Look through the listing below for the string "Rápidas". Show each line where it occurs.
━━━━━ RECORD EXTRACTS
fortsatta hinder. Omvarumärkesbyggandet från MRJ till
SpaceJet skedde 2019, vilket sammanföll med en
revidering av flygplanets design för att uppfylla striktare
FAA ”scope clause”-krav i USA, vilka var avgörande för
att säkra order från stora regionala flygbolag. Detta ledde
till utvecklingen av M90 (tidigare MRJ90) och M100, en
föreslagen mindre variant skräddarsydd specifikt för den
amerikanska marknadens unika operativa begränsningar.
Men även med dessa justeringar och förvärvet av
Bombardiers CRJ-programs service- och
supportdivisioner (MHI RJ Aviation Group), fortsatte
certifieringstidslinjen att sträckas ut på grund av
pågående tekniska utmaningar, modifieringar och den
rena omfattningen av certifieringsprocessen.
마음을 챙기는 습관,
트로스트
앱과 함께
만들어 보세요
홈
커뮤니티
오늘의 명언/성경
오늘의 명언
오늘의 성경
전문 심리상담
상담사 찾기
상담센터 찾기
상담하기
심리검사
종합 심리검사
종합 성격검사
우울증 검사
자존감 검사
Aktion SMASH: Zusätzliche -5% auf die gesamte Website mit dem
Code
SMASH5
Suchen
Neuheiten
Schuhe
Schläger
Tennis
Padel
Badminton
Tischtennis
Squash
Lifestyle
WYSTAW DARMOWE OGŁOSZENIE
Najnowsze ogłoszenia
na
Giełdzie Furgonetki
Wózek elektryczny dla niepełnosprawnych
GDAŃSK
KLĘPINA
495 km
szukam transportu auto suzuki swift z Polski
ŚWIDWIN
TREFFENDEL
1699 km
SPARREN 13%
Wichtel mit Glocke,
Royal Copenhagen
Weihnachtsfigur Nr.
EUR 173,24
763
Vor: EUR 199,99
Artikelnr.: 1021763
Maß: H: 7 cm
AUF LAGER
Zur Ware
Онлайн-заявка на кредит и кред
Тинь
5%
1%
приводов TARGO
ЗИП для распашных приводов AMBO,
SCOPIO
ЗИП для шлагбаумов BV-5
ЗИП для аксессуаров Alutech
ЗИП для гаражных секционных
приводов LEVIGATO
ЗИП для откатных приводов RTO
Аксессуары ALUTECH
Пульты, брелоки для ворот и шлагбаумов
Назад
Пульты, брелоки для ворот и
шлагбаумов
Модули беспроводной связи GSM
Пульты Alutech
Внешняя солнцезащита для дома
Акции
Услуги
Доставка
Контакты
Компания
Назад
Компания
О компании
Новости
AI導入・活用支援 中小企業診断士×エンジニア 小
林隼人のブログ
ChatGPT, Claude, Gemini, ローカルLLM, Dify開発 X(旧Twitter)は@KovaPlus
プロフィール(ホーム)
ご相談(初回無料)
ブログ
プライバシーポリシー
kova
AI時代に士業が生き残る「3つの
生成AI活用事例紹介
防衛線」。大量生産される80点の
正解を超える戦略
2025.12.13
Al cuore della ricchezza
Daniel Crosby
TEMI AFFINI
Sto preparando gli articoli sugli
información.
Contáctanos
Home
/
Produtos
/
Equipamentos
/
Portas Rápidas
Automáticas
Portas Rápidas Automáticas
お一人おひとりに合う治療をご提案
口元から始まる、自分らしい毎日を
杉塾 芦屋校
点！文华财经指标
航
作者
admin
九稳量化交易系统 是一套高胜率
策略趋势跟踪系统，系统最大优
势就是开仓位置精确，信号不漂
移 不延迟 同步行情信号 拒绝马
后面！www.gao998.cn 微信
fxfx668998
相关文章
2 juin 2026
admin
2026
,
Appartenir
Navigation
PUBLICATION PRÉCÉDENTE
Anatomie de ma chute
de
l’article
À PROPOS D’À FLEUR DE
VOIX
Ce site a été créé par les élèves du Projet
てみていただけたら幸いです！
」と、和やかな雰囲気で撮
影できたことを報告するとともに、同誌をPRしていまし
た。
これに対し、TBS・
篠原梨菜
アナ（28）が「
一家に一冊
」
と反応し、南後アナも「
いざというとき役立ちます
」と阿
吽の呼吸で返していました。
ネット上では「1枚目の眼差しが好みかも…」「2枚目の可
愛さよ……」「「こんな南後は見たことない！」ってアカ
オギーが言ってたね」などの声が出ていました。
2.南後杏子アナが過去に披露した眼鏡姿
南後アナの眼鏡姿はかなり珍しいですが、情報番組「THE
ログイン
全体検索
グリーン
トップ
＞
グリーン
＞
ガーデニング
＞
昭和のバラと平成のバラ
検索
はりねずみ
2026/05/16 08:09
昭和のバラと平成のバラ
━━━━━━━━━━
- EXERCISE RESPONSE
Portas Rápidas
Portas Rápidas Automáticas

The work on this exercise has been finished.